We start with those communities to make sure the policies that are proposed work for them and the people there and clean up the immediate health issues related to dirty air and dirty water.
Three, if you’re not talking about re-creating an international coalition to deal with climate, you’re not talking effectively about something that has to happen. Just as an example, there are 237 coal plants in the United States of America. There are more 10 times that many coal plants around the world and there are plans to build another approximately thousand coal plants.

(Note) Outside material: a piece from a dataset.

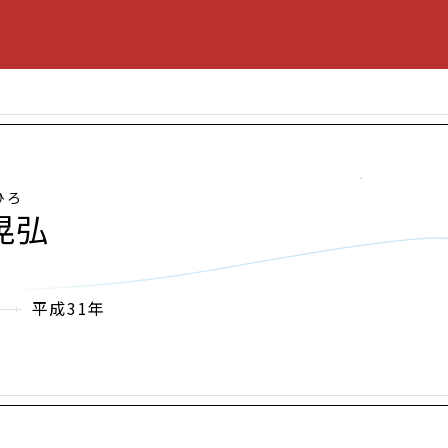
ひろ
晃弘
平成31年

If we got rid of every one of our 237 coal plants, that would be dwarfed by what happens abroad. So, we have to commit on Day One to a rigorous, emergency plan for the United States and use that as proof to the rest of the world that we’re a moral, technological and industrial leader for this and put together a coalition to solve this problem globally.
If you’re not dealing with those three issues — emergency, environmental justice and the global nature of the problem, you’re not dealing with it in a realistic (sense). All you’re doing is checking a policy box, you’re not dealing with the real world. If you look at Nevada, we got 50% percent clean energy by 2030 in Nevada at the ballot last year. We did it on the basis of cleaning up the air here, particularly in Las Vegas, creating tens of thousands of net good-paying jobs.

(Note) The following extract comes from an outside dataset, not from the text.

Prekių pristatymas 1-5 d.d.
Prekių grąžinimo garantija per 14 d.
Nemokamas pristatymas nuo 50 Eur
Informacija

As a businessperson I can tell you, we can have cheaper energy — renewable is cheaper than any fossil fuel — we can create millions of jobs, we can clean up the air and water, we can raise wages and, oh, by the way, we can solve a crisis that threatens the health and safety of every American.
You’ve been active on the grassroots level, but this is your first campaign as a candidate. How do you respond to concerns about your political experience?

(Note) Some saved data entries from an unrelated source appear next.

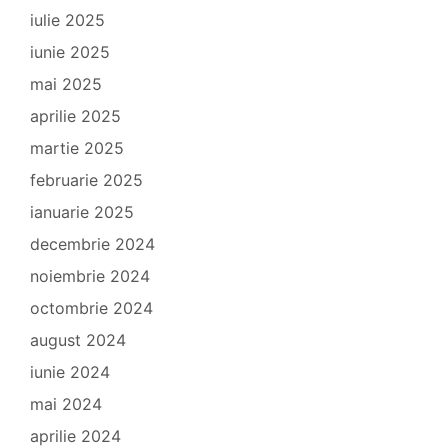
iulie 2025
iunie 2025
mai 2025
aprilie 2025
martie 2025
februarie 2025
ianuarie 2025
decembrie 2024
noiembrie 2024
octombrie 2024
august 2024
iunie 2024
mai 2024
aprilie 2024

The No. 1 problem that we have in front of us is the hostile corporate takeover of our democracy. What we need to do is restore power to the people. For 10 years, I’ve been organizing coalitions of ordinary American citizens to take on unchecked corporate power.
For 10 years as an outsider, I’ve been taking on unchecked corporate power and winning. If we believe that the No. 1 problem in getting any of these policy proposals done is to break the corporate stranglehold on our government, do you believe that’s going to come from an outsider who has been working at the grassroots (level) or from an insider?
If you look at the four people who have been polling the best this year on the Democratic side, all of them are senators or former senators, and between them they have over 70 years in Congress. Do you really think they’re the people who are going to solve this problem, or do you think it’s going to come from the grassroots?
How are you different from the other candidates?
The other thing that I think is true with this, if you listened to that debate, I hear people talking about all the crises, and all the problems and all the failures of America. If we take back the government from these corporations and stabilize the climate, we’re in the best position of any people in the history of this planet.
We can have, as a right for every American citizen, health care, free public education from pre-K though college with life-long skills training, we can have a living wage for every American working person and we can have guaranteed clean air and clean water. People keep acting like we’re a failed society. America is looking for a positive vision of how to go forward together, that’s what we’re looking for. The fact that everyone thinks this government has been taken over by corporations is what let Mr. Trump get elected in the first place. He’s absolutely toxic. What we need is a positive vision together to realize what we can create together and what it means to be American again. That’s what I want to talk about.